**EXERCISE**
Leave out every picture and set down, exactly, the lines below from the one holding "Lire plus (22, 466)" up to and including the one holding "[Search] (1195, 106)".

**RECORDS FOR PROCESSING**
════════

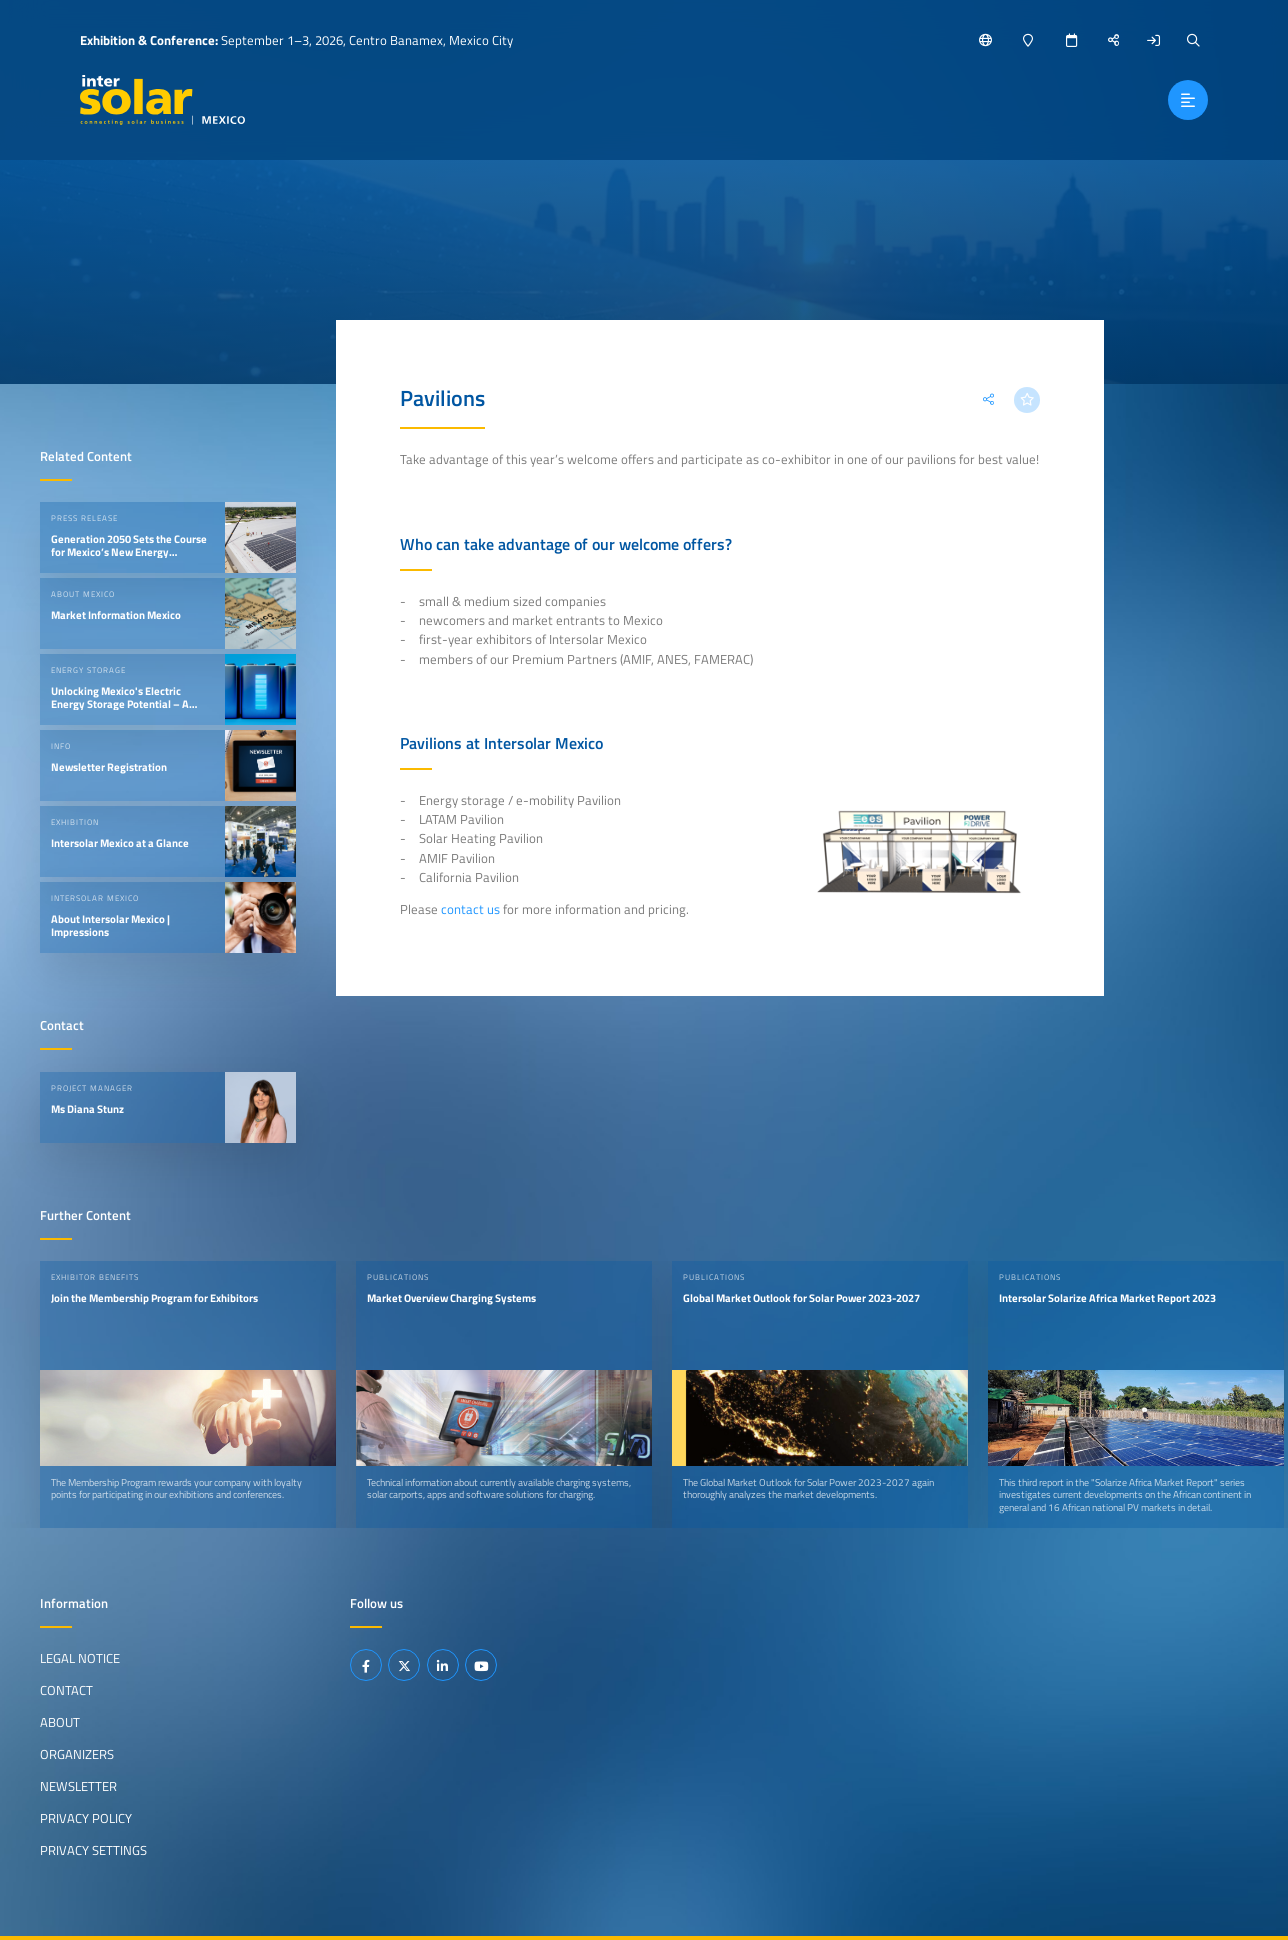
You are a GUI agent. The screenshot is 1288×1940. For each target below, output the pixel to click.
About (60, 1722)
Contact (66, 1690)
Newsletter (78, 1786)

════════

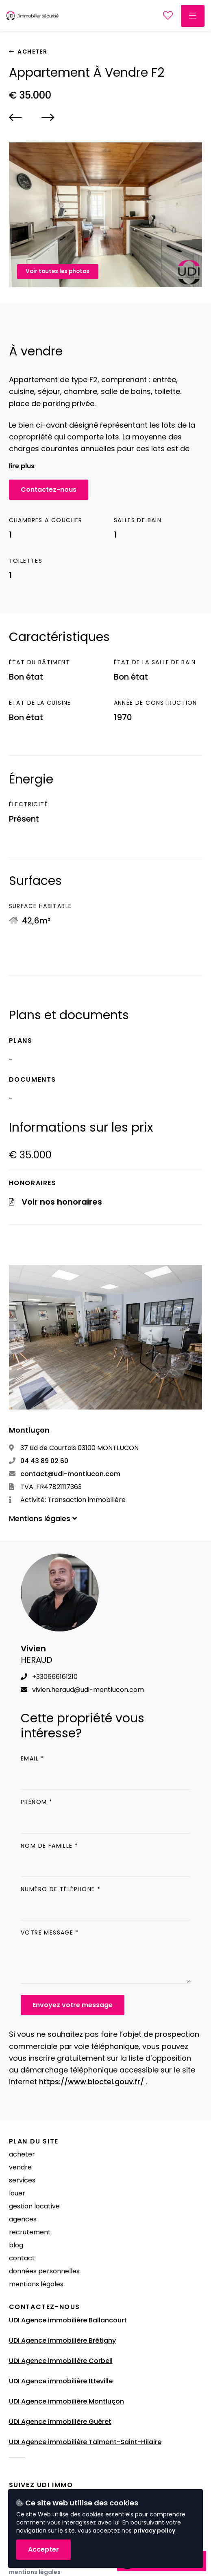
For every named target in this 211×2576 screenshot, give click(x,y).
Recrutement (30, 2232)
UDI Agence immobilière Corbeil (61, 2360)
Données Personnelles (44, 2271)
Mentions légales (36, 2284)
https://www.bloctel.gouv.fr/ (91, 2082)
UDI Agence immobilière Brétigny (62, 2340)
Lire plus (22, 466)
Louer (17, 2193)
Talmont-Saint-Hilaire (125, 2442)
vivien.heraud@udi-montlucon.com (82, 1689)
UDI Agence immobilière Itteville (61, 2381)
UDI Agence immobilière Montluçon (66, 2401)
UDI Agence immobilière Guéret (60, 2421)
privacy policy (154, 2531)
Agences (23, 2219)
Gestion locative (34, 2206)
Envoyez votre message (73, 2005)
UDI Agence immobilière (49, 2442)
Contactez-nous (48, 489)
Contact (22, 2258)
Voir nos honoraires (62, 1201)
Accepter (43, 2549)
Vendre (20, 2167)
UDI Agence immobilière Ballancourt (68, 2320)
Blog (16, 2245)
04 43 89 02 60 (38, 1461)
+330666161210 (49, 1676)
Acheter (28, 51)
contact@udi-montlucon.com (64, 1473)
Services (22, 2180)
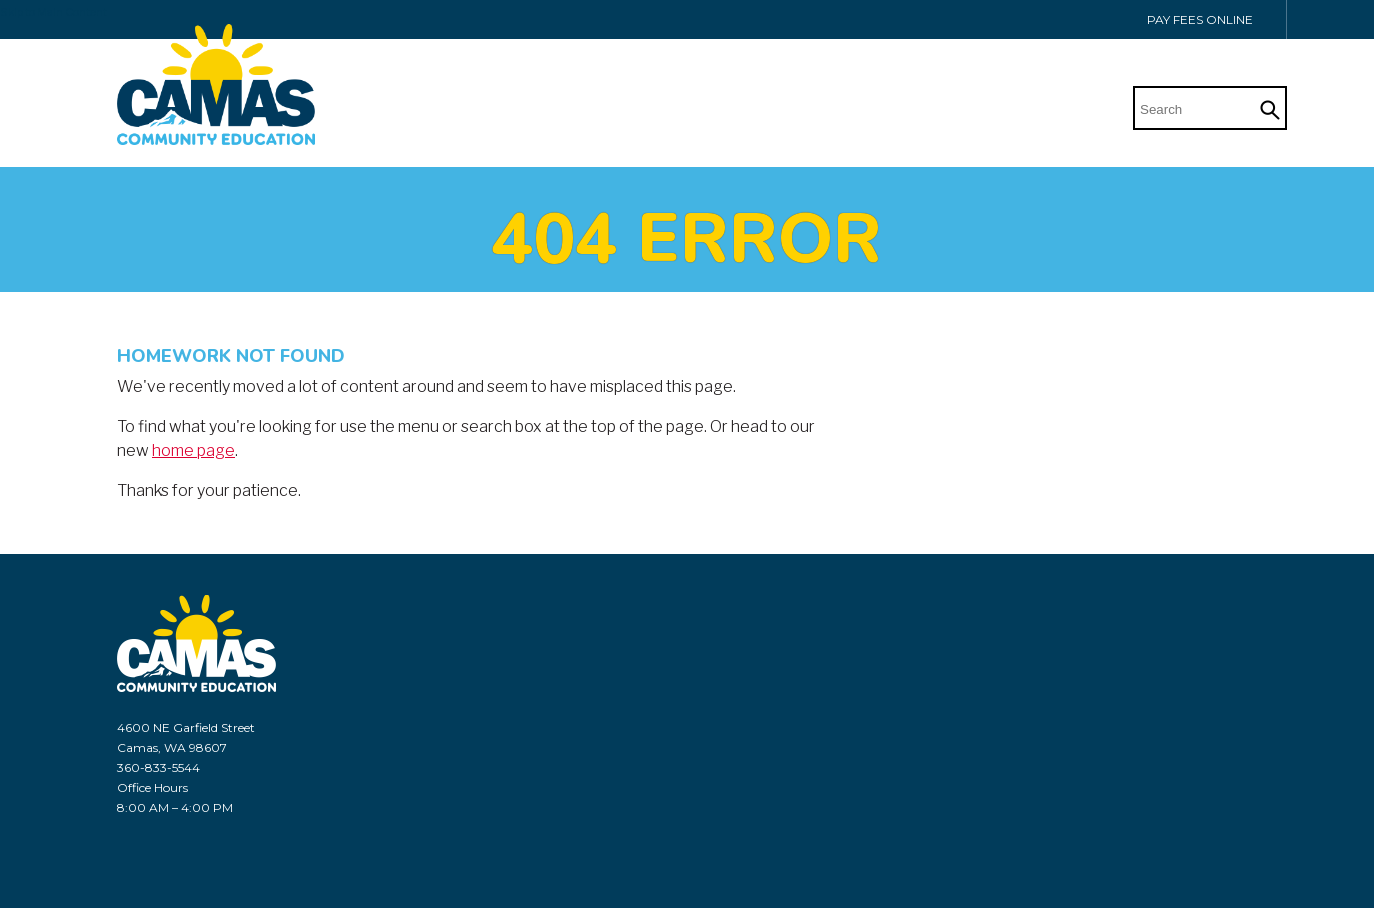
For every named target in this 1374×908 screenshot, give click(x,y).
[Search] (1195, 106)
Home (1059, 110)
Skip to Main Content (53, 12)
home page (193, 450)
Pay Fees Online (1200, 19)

════════

**EXERCISE SOLUTION**
Lire plus (22, 466)
Louer (17, 2193)
Talmont-Saint-Hilaire (125, 2442)
vivien.heraud@udi-montlucon.com (82, 1689)
UDI Agence immobilière Itteville (61, 2381)
UDI Agence immobilière Montluçon (66, 2401)
UDI Agence immobilière Guéret (60, 2421)
privacy policy (154, 2531)
Agences (23, 2219)
Gestion locative (34, 2206)
Envoyez votre message (73, 2005)
UDI Agence immobilière (49, 2442)
Contactez-nous (48, 489)
Contact (22, 2258)
Voir nos honoraires (62, 1201)
Accepter (43, 2549)
Vendre (20, 2167)
UDI Agence immobilière Ballancourt (68, 2320)
Blog (16, 2245)
04 43 89 02 60 (38, 1461)
+330666161210 (49, 1676)
Acheter (28, 51)
contact@udi-montlucon.com (64, 1473)
Services (22, 2180)
For every named target in this 1374×908 screenshot, give click(x,y).
[Search] (1195, 106)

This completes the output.